The US Experienced the Worst and the Best of Humanity on 9/11

By Alejandra Garcia on September 11, 2021

20 years of the ongoing “war on terror” far exceeded the number of 9/11 victims, photo: Bill Hackwell

For Mexican journalist David Brooks, the most shocking moment of September 11, 2001, was not the attacks on the Twin Towers in New York and the U.S. Pentagon, but the hours that followed the attack.

People of that city could never envision what would happen that early autumn clear morning amidst the whirlwind of children starting the new school year and people rushing to work.

That day, Brooks, La Jornada’s correspondent, received a call from Mexico City around 9:00 a.m. local time to find out what was happening on the island of Manhattan. He immediately went up to the roof of his house in Brooklyn, about seven kilometers away from the World Trade Center.

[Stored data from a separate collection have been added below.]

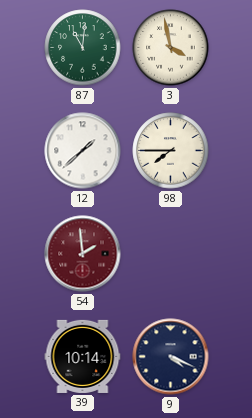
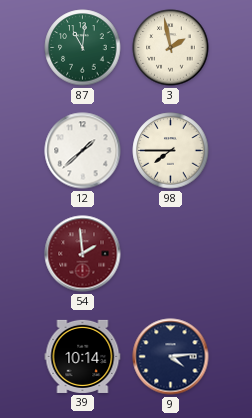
3: 3:58 -> 1:58
9: 4:19 -> 4:14
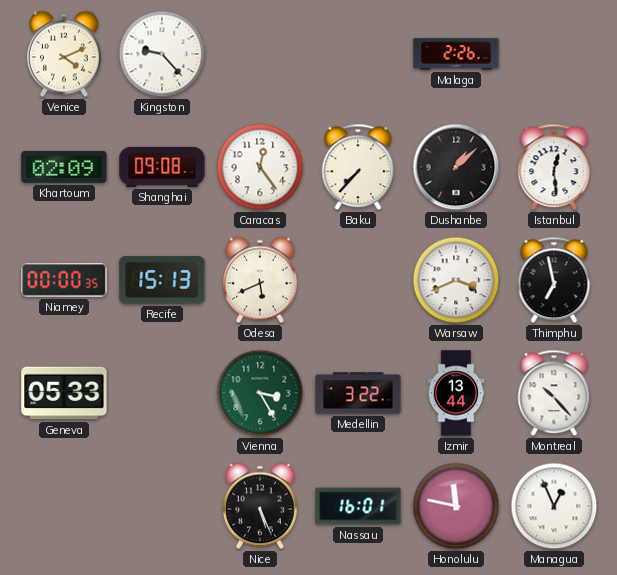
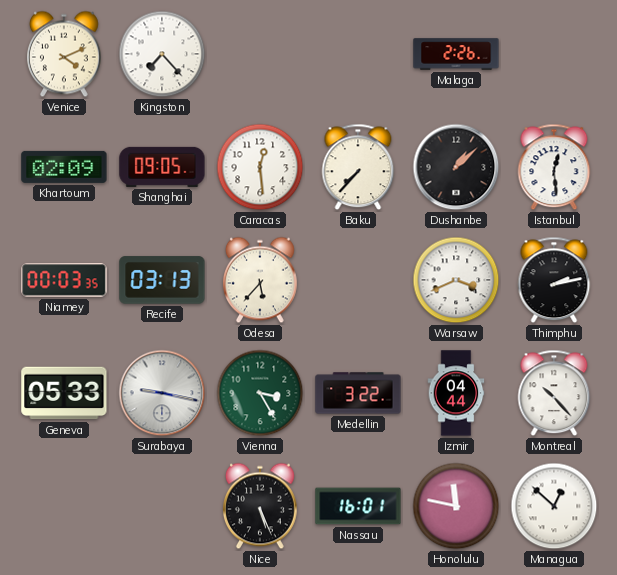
Kingston: 9:23 -> 7:23
Shanghai: 09:08 -> 09:05
Caracas: 12:24 -> 12:29
Niamey: 00:00 -> 00:03
Recife: 15:13 -> 03:13
Odesa: 5:41 -> 5:37
Thimphu: 6:58 -> 2:13
Surabaya: none -> 9:17
Izmir: 13:44 -> 04:44
Managua: 12:56 -> 12:52
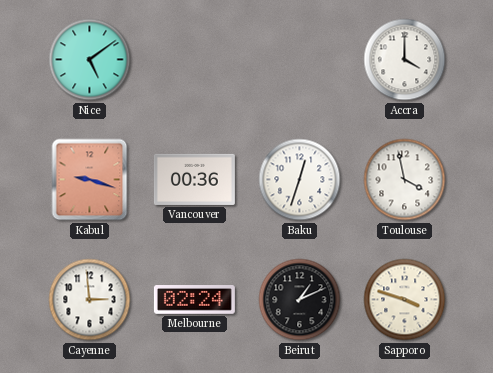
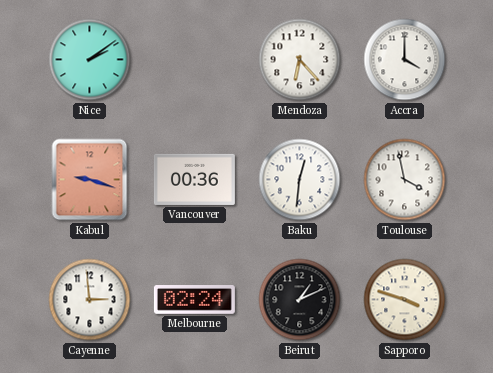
Nice: 5:09 -> 2:09
Mendoza: none -> 6:23
Baku: 12:33 -> 12:31
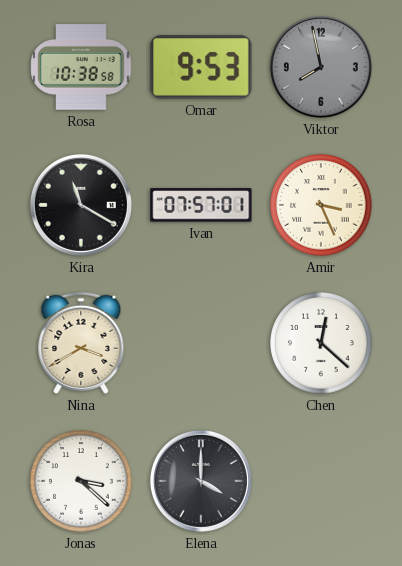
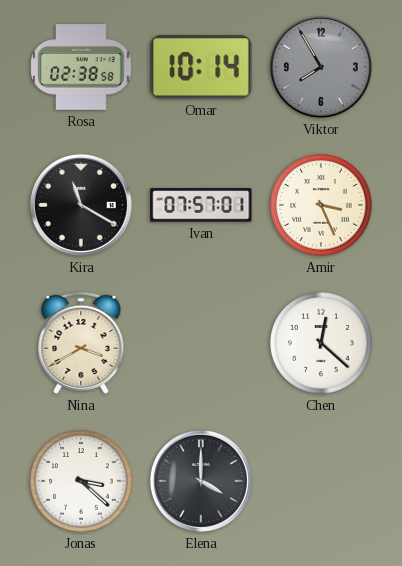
Rosa: 10:38 -> 02:38
Omar: 9:53 -> 10:14
Viktor: 7:58 -> 7:55
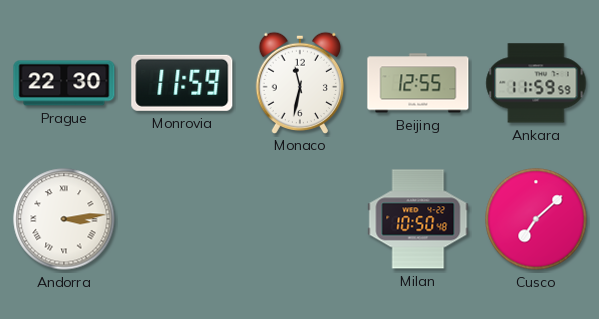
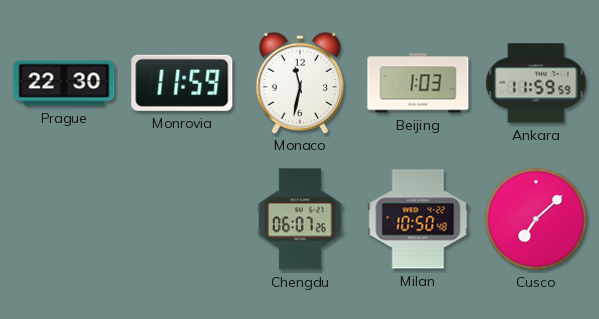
Beijing: 12:55 -> 1:03
Andorra: 3:14 -> none
Chengdu: none -> 06:07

“‘A plane just crashed into one of the towers. Those were the words I heard on the other end of the line,” he said recalling it as if it were yesterday. He watched the smoke billowing across the sky, followed by the impact of a second plane and finally the collapse of both buildings, in a sequence of terror.

Toxic ash and dust spread for miles around after the collapse, and with it fallout of small pieces of paper, Brooks said, which were evidently on office desks before the catastrophe.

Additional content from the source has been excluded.